Saved entries
○ ○ ○ ○ ○ ○ ○

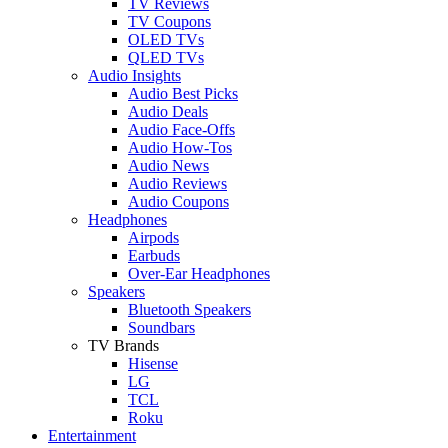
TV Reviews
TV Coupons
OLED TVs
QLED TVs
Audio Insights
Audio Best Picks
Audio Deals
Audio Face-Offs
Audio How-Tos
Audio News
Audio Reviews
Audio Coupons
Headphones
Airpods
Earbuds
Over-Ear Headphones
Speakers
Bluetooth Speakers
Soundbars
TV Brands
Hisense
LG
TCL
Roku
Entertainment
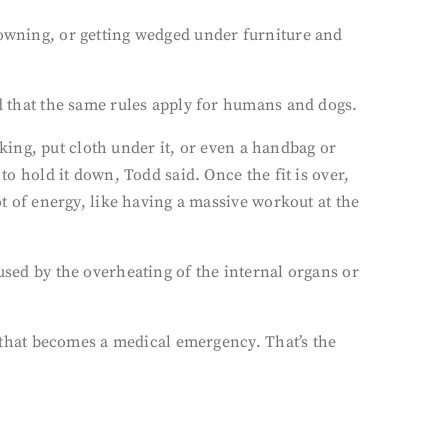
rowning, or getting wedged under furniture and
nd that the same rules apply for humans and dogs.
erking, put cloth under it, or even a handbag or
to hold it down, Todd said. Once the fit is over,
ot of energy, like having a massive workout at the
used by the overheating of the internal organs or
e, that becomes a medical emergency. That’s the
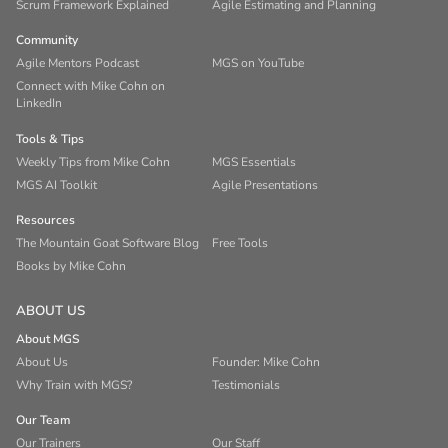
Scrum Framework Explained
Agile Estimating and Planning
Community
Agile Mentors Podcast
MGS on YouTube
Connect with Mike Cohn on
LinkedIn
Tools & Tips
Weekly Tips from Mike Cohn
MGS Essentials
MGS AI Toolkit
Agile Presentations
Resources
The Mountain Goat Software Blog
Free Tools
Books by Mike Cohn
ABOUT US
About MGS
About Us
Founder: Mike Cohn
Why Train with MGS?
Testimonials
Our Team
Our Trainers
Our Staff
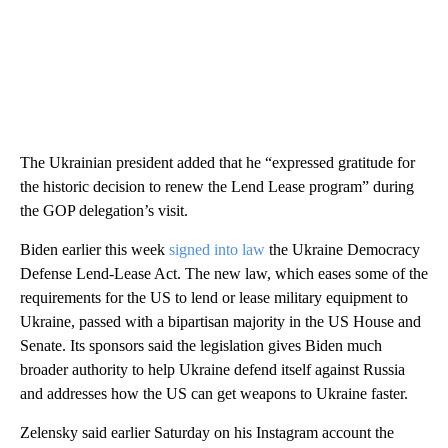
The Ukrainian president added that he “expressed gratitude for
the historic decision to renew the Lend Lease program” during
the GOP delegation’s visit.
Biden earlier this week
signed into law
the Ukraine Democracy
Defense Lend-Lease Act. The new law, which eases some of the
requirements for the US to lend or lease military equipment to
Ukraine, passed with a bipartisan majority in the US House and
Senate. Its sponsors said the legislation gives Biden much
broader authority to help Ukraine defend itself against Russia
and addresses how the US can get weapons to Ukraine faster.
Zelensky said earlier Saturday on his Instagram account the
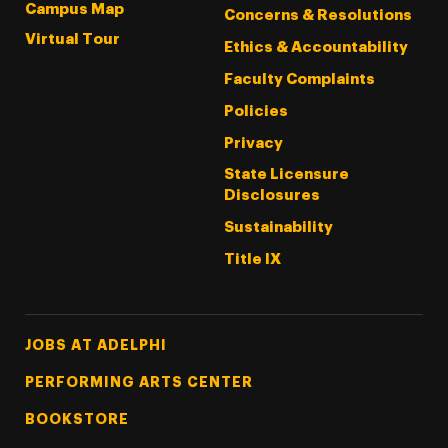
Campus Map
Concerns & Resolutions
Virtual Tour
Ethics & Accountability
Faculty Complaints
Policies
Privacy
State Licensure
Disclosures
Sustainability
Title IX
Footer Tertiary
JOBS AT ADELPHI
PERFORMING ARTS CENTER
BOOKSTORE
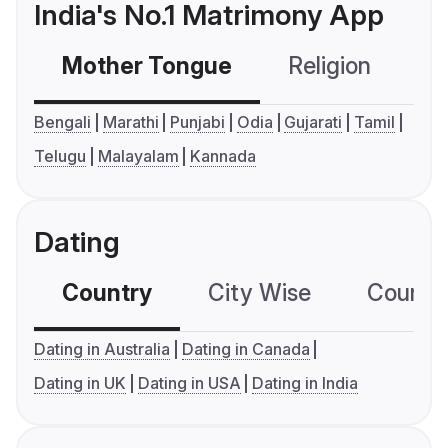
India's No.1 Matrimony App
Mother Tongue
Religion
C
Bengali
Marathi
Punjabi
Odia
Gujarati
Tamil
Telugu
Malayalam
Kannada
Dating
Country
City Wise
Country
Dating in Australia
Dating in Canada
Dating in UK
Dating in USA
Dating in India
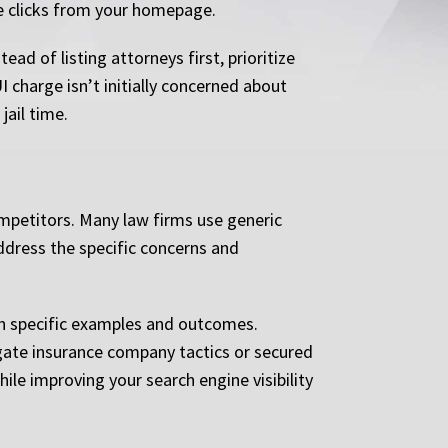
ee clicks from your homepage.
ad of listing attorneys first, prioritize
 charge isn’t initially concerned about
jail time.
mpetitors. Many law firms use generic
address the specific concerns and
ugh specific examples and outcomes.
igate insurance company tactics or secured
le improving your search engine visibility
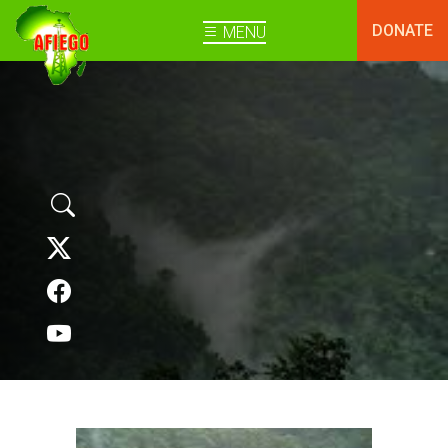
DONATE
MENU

○ ○ ○ ○ ○ ○ ○

» **REQUIRED ACTION**
Wherever a line in the data above holds "Audio", copy that line.

» **ANSWER BOX**
Audio Insights
Audio Best Picks
Audio Deals
Audio Face-Offs
Audio How-Tos
Audio News
Audio Reviews
Audio Coupons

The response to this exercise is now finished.